Aman Shah

Create Your Own Truth

2

Aakash finally understood what his mother would have felt like when she had been harangued by dozens of people in the garden. Sound of one man speaking. Another. And another. Lots of sounds. Isolation. Cut off. Silence. The more noise she would hear, the more isolated she felt from the world.

Conversely, when Tanisha and Aakash exchanged short, hastening looks, the world he would capture is the world without sound. He would see that his isolating mechanism was rather highly mild in the form of muteness of the people. He would imagine himself as a giant man standing outside the circular throng, the muteness of his world reigning over his being, and his height slowly and gradually reducing: first, he could see their face, then neck, then rumps, then legs, then heels, and finally, a flat land. A blackout. He would witness himself becoming a dot, away from the people, where men and women were clapping and holding each other’s hands and swinging their hands up and down as their one leg would lift after another, rotating and revolving around the center. He wrote in one of the letters to Tanisha, “I wanted my heart to be in your center, not because I wanted your attention but so that I could listen to the sound of your words!”

It is hard to compare the torment of his mother and him—one being isolated in the world of sounds, while another felt the burden of the muted world.
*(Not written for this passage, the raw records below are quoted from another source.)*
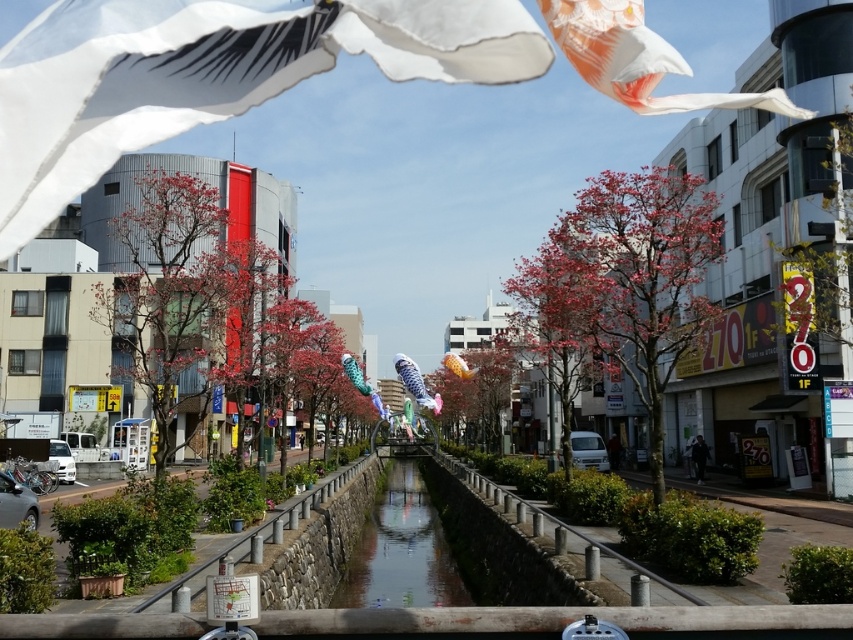 Which is more to the right, white fabric kite at upper center or yellow fabric kite at center?

Positioned to the right is yellow fabric kite at center.

Is point (474, 24) closer to camera compared to point (456, 372)?

Yes, it is.

Is point (24, 106) more distant than point (471, 369)?

No, (24, 106) is in front of (471, 369).

In order to click on white fabric kite at upper center in this screenshot , I will do `click(210, 74)`.

Does white fabric kite at upper center have a greater width compared to blue fabric kite at center?

Incorrect, white fabric kite at upper center's width does not surpass blue fabric kite at center's.

Between point (405, 68) and point (404, 380), which one is positioned behind?

Point (404, 380)

Is point (183, 106) positioned before point (393, 360)?

Yes, point (183, 106) is in front of point (393, 360).

Image resolution: width=853 pixels, height=640 pixels. In order to click on white fabric kite at upper center in this screenshot , I will do `click(210, 74)`.

Does white paper kite at upper right appear over yellow fabric kite at center?

Yes.

Where is `white paper kite at upper right`? Image resolution: width=853 pixels, height=640 pixels. white paper kite at upper right is located at coordinates (637, 60).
For his mother, the sound had become nothing but a noise that she wanted to get over with, whereas, for Aakash, the more enlarged the circle of gesticulation became, the more he longed for the sound, the more unbearable the muteness of his world became.

While sitting on a chair, he wondered about these situational differences between him and his mother. And in this light, he finally understood why his mother had dashed along with him when he suddenly stood up and started to march towards the garden’s exit. The isolation, the silence that enthralled her face was for those meddlesome mouths of whom she never wanted to hear, and the only sound she wanted to listen was of her son that she had longed for, that she had been attached with. But seeing her son marching away, she rushed towards him and pleaded that he must not go away that it was him she had come for.

Sometimes, it is not about the truth but the lost sound that one wants to hear. Or maybe it is this: His mother saw the source of the truth in Aakash’s sound, the truth of whether he still loved her or not, of whether he still cared for her or not. But where is the source of truth in the world of Aakash? What can one do in the muted world? Aakash wrote in the letter, “In the muted world, where the truth is completely devoid of its existence, one needs to become a daydreamer, to turn their imagination into the sound, into the source of the truth.”